◆ **What is expected**:
Give the number of lines below that contain "Nelson", with no other output.
▶
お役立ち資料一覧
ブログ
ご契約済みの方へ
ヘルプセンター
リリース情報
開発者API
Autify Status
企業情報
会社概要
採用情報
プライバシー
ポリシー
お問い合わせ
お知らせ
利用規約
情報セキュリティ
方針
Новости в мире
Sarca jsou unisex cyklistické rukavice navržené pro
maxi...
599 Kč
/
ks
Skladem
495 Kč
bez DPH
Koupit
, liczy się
◀
▶
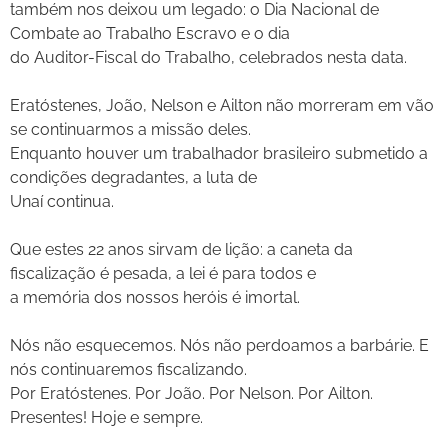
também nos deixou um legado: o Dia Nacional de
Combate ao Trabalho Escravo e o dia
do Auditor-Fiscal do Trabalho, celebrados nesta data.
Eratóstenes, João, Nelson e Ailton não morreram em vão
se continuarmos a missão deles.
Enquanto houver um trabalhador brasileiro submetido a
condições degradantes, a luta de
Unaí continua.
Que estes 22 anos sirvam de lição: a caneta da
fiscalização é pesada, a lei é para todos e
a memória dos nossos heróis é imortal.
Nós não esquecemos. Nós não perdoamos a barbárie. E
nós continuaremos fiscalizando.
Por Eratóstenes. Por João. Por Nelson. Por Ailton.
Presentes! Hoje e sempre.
◀
◆ **Exercise result**:
2